- Born: December 28, 1942 Meknes, Morocco
- Died: October 27, 2003 (aged 60) Rabat, Morocco
- Occupation: Painter

= Mohamed Kacimi (painter) =

Moroccan painter (1942–2003)

Mohamed Kacimi (1942–2003) was a Moroccan painter. He was the recipient of the Grand Prix du Mérite from the King of Morocco in 2000.

==Early life==
Mohamed Kacimi was born on December 28, 1942, in Meknes, Morocco.

==Career==
Kacimi was a painter. He was a member of the Association Marocaine des Arts Plastiques (AMAP). He was invited to paint murals in Asilah in 1978. His work was published in Le Monde Diplomatique on a regular basis. Meanwhile, Revue Noire published a special issue about his work in 1996. Kacimi was awarded the Grand Prix du Mérite from the King of Morocco in 2000.
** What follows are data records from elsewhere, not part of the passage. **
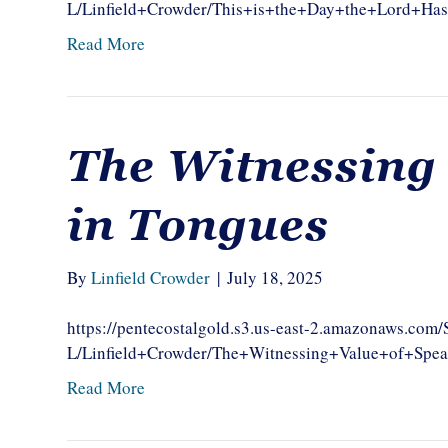
L/Linfield+Crowder/This+is+the+Day+the+Lord+H
Read More
The Witnessing
in Tongues
By
Linfield Crowder
|
July 18, 2025
https://pentecostalgold.s3.us-east-2.amazonaws.com
L/Linfield+Crowder/The+Witnessing+Value+of+Spe
Read More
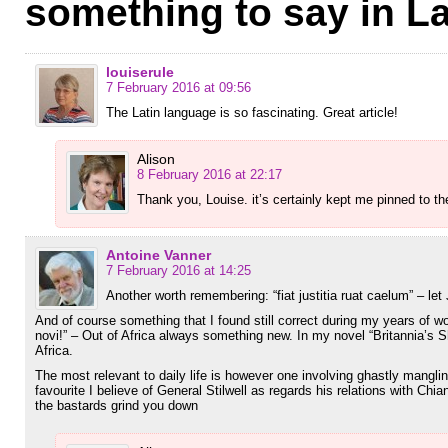
something to say in La
louiserule
7 February 2016 at 09:56
The Latin language is so fascinating. Great article!
Alison
8 February 2016 at 22:17
Thank you, Louise. it’s certainly kept me pinned to 
Antoine Vanner
7 February 2016 at 14:25
Another worth remembering: “fiat justitia ruat caelum” – let
And of course something that I found still correct during my years of wo
novi!” – Out of Africa always something new. In my novel “Britannia’s S
Africa.
The most relevant to daily life is however one involving ghastly mangl
favourite I believe of General Stilwell as regards his relations with Chi
the bastards grind you down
Kacimi was also a human rights activist. He exhibited his work for the Organisation Marocaine des Droits Humains (OMDH) in 2002. In September 2003, he wrote an open letter to Sidiki Kaba, the president of the International Federation for Human Rights, calling for the release of journalist Tayseer Allouni.

==Death and legacy==
Kacimi died in a Hepatitis C-induced coma on October 27, 2003, in Rabat. Shortly after his death, the Moroccan Ministry of Culture called him an "ambassador of Moroccan painting throughout his life." In 2005, the ministry dedicated the Galerie Mohamed Kacini in Fez. By 2007, some of his work was auctioned by Christie's, with one painting being sold for US$67,000.